Les Katz Noirs ne doutent jamais de la parole de Fran, c'est reposant. Dans une autre ville, on aurait eu du mal à nous croire.
Réveillés par la voix d'Urushi, les Katz Noirs commençaient à se rassembler devant la maison du chef.
« Tout le monde ! La Princesse a repéré une horde de bêtes magiques. Elles couvrent toute la plaine du nord, parait-il ! »
« Hein ? »
« C-c'est pas possible... »
Des cris montèrent de partout, mais le chef les coupa net.
« Calmez-vous ! Elles ne sont pas encore là ! D'abord, réveillez tout le village en vous répartissant ! Puis préparez l'évacuation ! »
« C-compris ! »
« Tout de suite ! »
« Nous, on va voir les soldats ! »
L'organisation des Katz Noirs était impressionnante. J'en appris plus en chemin vers la caserne : les Katz Noirs avaient l'habitude de fuir.
Avant de s'installer ici, ils avaient erré partout, fuyant sans cesse bêtes magiques et bandits. Même après avoir fondé le village, ils n'avaient jamais manqué de faire un exercice d'évacuation au moins une fois par an.
« Mais cette fois, comment ça va se passer... »

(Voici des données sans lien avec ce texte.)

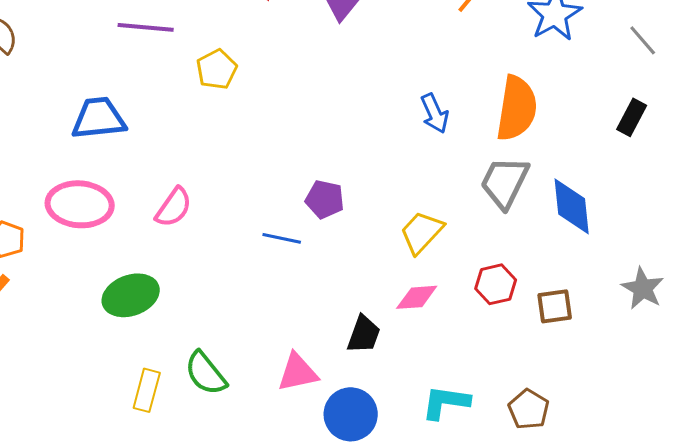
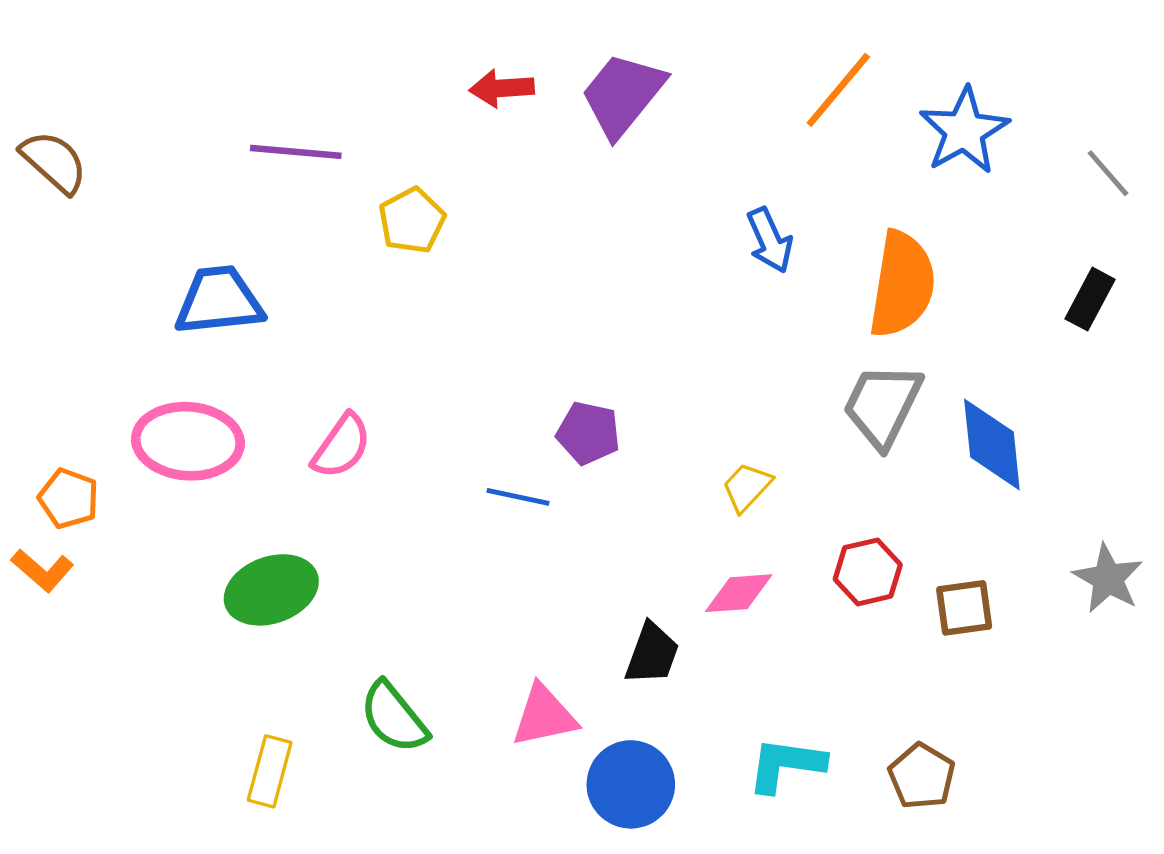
blue arrow: (435, 113) -> (770, 240), moved
yellow trapezoid: (422, 232) -> (747, 487), size x0.7
yellow rectangle: (147, 390) -> (270, 771), moved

Même en parlant d'évacuation, impossible de se réfugier dans un village voisin. Les remparts sont du même niveau qu'ici, ils ne tiendraient pas face à une armée de plus de dix mille bêtes.
« Au minimum, il faut tenir jusqu'à Gringot. »
Entre des villageois en fuite et des bêtes magiques, ces dernières sont clairement plus rapides. Même en partant au plus vite pour gagner du temps, impossible de savoir combien de temps on pourrait tenir.
« Bon, d'abord prévenir les environs. Les villages alentours, et Gringot où est l'armée, il faut y envoyer des cavaliers au galop. »
« Mmh. »
À partir de maintenant, c'était une course contre la montre.